Если сам Алексей Борисович примечал за столом тех, которые, как и Маша, не единожды его слышали, он с ребячьей открытостью объявлял:
— По многочисленным просьбам исполняю на бис осточертевшие мне «номера»!
«Би-ис!» — взбадривали его приятели. И он, оставляя нетронутым текст, играючи обновлял форму общения: артистичность его была неиссякаема.
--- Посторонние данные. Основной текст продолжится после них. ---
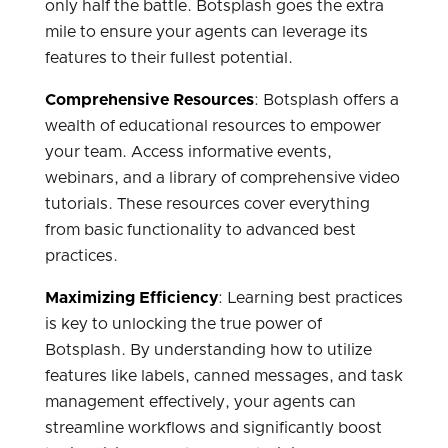
only half the battle. Botsplash goes the extra
mile to ensure your agents can leverage its
features to their fullest potential.
Comprehensive Resources
: Botsplash offers a
wealth of educational resources to empower
your team. Access informative events,
webinars, and a library of comprehensive video
tutorials. These resources cover everything
from basic functionality to advanced best
practices.
Maximizing Efficiency
: Learning best practices
is key to unlocking the true power of
Botsplash. By understanding how to utilize
features like labels, canned messages, and task
management effectively, your agents can
streamline workflows and significantly boost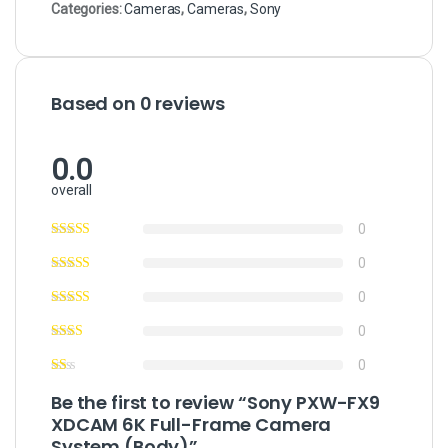
Categories:
Cameras
,
Cameras
,
Sony
Based on 0 reviews
0.0
overall
0
0
0
0
0
Be the first to review “Sony PXW-FX9
XDCAM 6K Full-Frame Camera
System (Body)”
Принято считать, что молодость — это счастье. Но для Маши она была нестихавшей тревогой. В совсем юные годы она наивно мечтала уничтожить возрастной разрыв между собой и мамой. «Это противоречит законам природы», — объяснила ей мама-юрист, которая законам служила. Но боязнь остаться одной продолжала Машу преследовать. Не по возрасту самостоятельная, она боялась утери не бытовых материнских забот, а мамы как мамы: ее присутствия в своей жизни и в жизни вообще. Советы Полины Васильевны не звучали наставлениями, а служили прозрениям дочери, избавлению дороги ее от спотыканий, чудившихся падениями, и от незначительных рытвин, казавшихся пропастями. Так было до той поры, пока Маша не влюбилась и не лишилась здравого слуха, к которому Полина Васильевна уже напрасно пыталась пробиться.
И вот нежданно… Маша почувствовала, что снова мечтает свести на нет возрастное расстояние. Между собою и мужем. «Чем больше родных людей, тем вроде спокойнее, — рассуждала она. — Но тем и тревожней: увеличивается опасность потерь». Машу угнетали, страшили возрастные разрывы… Хотя муж предупреждал ее и себя:
— Кто следующий — это определяют не цифры, не даты рождения. Чаще всего в повседневности убивает не возраст, а люди людей. Люди людей… И даже не явно, как противники на войне. Или как уголовники… А те, кого официально и судить невозможно: завистники, интриганы, отравители окружающей среды… и нравственной тоже.
Маша принадлежала к тем женщинам, игнорировать коих мужчинам было почти невозможно, как водителям светофоры. С той разницей, что она являлась лишь знаком «стоп»: замирали либо полностью, либо своей физиологической сутью. А ревновал все же не он ее, — ревновала она… Машу смущало, что все медсестры, окружавшие мужа, были хорошенькими.
— Мрачные экстремальные ситуации надо рассеивать красотой, — объяснил он.
— Но не обязательно женской.
— В мужской красоте я разбираюсь меньше.
Маша знала, что, хоть муж с ходу в глаза не бросался, при ближайшем рассмотрении он нырял в самую глубь женской неотвязности, прилипчивости. И она терзалась.
— Что ты, милая? Мне бы за тобой уследить! — прямодушно реагировал он.
7
— Простите, Мария Андреевна, что я, не являясь хирургом, позволяю себе бередить ваши раны. Врачи это делают ради спасения здоровья, а я — ради спасения истины. Правда, от этого никому не становится легче.
— Почему? Для меня месть — это цель. И сейчас, не скрываю, главная. Я мечтаю отмстить! Пусть мечтать об этом греховно… — Глаза ее сузились и стали клинками. — Я ищу кару для Парамошина. Она не исцелит меня, но, по крайней мере, я не взорвусь…
— «Либерализм к преступникам есть худший вид пренебрежения к честным людям». Так сказал один из мудрых юристов. «Доброта ко злу — это зло». Так сказал другой знаменитый.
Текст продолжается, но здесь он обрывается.